Understanding entropy helps in determining why certain reactions happen and others do not. It shifts perspectives from just looking at energy (enthalpy) to also considering randomness and dispersal of particles.

Reaction Entropy

Reaction entropy, represented as \(\Delta S^\circ\), is the change in entropy that occurs in a chemical reaction when the reactants form the products. This value indicates whether a reaction leads to an increase or decrease in the disorder of the system.
Here's how to calculate reaction entropy:

• The formula for calculating \(\Delta S^\circ\) in reactions is: \[\Delta S^\circ = \sum (\text{S}_{\text{molar}}^\circ \times \text{moles of products}) - \sum (\text{S}_{\text{molar}}^\circ \times \text{moles of reactants})\]
• For each substance, multiply its standard molar entropy by the number of moles in the balanced equation.
• Subtract the total entropy of reactants from the total entropy of products.

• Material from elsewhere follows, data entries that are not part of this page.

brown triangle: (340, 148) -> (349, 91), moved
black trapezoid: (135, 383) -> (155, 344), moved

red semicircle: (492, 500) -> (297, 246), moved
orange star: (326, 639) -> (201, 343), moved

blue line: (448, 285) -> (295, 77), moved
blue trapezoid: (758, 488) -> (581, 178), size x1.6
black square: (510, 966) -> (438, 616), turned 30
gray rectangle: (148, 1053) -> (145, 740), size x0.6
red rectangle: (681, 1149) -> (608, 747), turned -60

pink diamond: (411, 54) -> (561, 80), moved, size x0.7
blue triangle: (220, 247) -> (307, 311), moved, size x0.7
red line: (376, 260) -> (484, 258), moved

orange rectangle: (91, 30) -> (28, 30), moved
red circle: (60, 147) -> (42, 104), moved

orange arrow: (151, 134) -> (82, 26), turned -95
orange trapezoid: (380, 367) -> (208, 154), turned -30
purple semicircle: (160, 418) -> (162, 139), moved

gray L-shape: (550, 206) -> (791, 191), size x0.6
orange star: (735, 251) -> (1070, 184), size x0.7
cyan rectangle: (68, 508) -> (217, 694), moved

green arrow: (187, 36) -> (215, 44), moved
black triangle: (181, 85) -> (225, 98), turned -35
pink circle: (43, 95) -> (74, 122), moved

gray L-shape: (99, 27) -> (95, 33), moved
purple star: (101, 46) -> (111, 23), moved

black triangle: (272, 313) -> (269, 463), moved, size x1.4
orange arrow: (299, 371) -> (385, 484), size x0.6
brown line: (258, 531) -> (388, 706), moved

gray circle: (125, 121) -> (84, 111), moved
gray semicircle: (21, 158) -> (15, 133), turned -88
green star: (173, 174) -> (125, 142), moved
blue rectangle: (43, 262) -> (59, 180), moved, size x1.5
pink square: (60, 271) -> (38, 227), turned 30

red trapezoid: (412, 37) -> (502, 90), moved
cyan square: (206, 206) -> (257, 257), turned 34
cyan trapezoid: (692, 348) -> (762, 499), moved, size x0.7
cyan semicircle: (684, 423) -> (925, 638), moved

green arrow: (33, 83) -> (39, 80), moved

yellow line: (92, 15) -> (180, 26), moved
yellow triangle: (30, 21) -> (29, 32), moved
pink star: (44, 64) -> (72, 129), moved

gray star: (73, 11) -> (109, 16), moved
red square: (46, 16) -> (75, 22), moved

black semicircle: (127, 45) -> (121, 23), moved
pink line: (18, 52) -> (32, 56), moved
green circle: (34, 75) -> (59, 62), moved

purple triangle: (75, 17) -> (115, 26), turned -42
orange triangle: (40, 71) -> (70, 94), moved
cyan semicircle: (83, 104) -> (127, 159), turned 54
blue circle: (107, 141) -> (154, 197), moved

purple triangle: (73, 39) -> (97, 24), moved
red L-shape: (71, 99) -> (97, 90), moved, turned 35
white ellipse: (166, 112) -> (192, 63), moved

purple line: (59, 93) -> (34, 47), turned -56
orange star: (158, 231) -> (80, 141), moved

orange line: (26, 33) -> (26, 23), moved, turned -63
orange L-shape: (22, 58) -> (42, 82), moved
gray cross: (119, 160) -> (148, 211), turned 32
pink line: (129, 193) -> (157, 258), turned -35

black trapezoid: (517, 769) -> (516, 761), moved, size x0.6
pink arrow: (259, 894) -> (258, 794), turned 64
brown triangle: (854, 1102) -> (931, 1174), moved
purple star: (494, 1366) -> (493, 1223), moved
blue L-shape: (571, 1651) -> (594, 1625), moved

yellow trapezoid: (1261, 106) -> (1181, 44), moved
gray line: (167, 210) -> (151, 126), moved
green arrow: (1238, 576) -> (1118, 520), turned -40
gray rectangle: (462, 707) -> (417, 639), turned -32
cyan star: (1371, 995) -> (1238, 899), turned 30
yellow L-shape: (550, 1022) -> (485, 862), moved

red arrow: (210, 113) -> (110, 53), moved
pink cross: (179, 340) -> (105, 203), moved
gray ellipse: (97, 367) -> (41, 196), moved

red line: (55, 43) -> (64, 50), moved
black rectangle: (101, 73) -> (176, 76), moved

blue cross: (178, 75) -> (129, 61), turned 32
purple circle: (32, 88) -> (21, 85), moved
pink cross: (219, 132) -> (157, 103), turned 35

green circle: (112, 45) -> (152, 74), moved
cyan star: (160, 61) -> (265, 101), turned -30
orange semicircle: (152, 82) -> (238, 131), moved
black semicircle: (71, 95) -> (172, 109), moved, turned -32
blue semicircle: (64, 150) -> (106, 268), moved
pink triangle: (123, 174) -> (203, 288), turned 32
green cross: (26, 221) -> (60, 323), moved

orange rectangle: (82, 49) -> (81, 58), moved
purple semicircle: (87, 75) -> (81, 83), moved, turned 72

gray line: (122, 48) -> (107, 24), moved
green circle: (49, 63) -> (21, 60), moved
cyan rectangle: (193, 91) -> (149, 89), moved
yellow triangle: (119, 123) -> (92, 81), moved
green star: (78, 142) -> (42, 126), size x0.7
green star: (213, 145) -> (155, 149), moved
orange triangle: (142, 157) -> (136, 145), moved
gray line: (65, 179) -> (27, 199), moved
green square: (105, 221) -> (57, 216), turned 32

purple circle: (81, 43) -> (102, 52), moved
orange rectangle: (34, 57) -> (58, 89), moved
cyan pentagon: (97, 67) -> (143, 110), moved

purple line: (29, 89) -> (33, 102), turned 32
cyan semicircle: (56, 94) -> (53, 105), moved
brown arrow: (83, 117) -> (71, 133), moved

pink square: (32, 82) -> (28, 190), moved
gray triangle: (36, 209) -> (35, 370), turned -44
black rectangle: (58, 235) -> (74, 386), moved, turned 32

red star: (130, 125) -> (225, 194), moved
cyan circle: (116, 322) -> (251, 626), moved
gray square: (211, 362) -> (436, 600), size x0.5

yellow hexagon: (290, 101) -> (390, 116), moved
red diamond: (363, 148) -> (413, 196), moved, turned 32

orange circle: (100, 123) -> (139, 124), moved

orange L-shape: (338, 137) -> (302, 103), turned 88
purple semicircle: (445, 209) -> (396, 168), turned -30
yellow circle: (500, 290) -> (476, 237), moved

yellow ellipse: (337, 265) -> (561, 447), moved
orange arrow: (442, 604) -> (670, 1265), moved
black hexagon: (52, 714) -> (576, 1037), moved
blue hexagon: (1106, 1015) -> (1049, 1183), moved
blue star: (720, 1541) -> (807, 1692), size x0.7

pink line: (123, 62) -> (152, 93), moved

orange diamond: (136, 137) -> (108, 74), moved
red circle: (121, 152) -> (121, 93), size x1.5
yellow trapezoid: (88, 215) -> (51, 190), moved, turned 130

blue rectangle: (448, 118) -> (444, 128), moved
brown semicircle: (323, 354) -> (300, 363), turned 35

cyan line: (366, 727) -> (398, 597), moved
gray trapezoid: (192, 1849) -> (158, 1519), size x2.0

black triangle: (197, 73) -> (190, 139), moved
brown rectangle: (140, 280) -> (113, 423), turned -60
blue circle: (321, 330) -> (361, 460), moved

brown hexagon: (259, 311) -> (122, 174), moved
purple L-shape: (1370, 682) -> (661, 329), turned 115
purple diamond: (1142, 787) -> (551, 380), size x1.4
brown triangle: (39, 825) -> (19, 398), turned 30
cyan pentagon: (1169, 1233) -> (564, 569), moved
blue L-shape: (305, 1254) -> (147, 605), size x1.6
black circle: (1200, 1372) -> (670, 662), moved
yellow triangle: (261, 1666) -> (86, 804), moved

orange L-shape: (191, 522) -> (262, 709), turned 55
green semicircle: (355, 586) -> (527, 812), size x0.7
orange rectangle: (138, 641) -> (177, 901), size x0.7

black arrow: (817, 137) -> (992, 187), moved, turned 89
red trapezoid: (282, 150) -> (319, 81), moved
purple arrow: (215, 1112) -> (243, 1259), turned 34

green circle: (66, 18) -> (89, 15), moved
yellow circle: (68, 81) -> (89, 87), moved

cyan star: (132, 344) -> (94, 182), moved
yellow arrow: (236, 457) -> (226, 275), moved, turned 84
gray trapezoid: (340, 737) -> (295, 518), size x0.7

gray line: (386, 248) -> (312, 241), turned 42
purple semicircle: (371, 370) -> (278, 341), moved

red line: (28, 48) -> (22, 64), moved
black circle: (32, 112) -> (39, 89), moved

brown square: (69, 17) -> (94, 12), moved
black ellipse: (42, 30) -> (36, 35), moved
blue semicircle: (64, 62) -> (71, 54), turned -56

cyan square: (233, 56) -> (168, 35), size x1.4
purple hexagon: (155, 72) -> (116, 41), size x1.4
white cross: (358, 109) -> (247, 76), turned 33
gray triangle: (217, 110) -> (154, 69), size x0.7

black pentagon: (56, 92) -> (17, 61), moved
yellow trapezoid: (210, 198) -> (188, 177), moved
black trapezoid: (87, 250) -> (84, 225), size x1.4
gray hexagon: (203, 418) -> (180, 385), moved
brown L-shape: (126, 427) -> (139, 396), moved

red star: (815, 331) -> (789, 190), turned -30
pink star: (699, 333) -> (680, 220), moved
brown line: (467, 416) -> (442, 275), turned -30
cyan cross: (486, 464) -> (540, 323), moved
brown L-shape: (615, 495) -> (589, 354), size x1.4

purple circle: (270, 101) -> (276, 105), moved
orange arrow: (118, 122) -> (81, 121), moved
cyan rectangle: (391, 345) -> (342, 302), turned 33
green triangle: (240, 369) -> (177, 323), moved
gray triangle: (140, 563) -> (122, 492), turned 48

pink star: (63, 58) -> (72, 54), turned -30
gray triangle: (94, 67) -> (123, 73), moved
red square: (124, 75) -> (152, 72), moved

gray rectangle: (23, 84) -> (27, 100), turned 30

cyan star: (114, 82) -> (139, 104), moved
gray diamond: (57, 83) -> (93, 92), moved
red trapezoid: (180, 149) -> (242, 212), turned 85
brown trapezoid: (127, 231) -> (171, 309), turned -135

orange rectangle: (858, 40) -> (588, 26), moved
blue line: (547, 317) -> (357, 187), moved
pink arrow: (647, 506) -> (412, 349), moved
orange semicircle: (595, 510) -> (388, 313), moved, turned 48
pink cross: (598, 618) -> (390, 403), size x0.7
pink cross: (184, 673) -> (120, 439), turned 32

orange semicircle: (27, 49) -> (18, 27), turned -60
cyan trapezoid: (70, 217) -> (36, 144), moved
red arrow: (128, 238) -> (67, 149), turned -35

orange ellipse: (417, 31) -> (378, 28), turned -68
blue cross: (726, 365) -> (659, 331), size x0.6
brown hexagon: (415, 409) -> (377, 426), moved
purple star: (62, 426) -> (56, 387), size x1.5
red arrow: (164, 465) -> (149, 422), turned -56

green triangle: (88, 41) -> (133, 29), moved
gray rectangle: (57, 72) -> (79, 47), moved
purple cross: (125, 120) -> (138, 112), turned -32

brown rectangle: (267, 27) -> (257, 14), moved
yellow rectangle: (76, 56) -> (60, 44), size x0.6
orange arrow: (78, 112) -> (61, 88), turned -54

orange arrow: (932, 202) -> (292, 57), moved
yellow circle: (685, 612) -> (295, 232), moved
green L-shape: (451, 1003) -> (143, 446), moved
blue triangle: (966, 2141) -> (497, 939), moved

In this exercise, we calculated \(\Delta S^\circ\) for the reaction \(3\ \text{H}_{2}(g)+\text{N}_{2}(g) \rightarrow 2\ \text{NH}_{3}(g)\) and found that it results in a negative value of -198.40 J/mol·K. This implies a decrease in disorder, as the reaction favors the formation of a more ordered product, ammonia (NH₃), from gaseous hydrogen and nitrogen. This negative change reflects a shift towards reduced randomness as the smaller, lighter gases are combined into a more complex molecule.

Temperature-dependent Heat Capacities

Temperature-dependent heat capacities refer to the ability of a substance to absorb heat as the temperature changes, impacting the entropy of systems. In thermodynamics, adjusting for temperature effects is critical because heat capacity can vary with temperature.
For reactions taking place under various temperatures, this characteristic dictates how the entropy and enthalpy values might alter due to the additional thermal energy involved.

• When calculating changes in entropy over different temperatures, ignoring higher order terms like \(T^2/\text{K}^2\) simplifies calculations while providing reasonable accuracy under certain conditions.
• While keeping calculations simpler, this assumption usually works when temperature changes are mild or within a limited range.

In the provided exercise, such simplifications were applied by omitting terms in temperature-dependent heat capacities higher than \(T^2/\text{K}^2\). This allows students to focus on core concepts of reaction entropy change without getting lost in deeper complexities that higher-order terms might introduce. Remember, though simplifications can make calculations easier, they also require careful judgment about when and how they are used.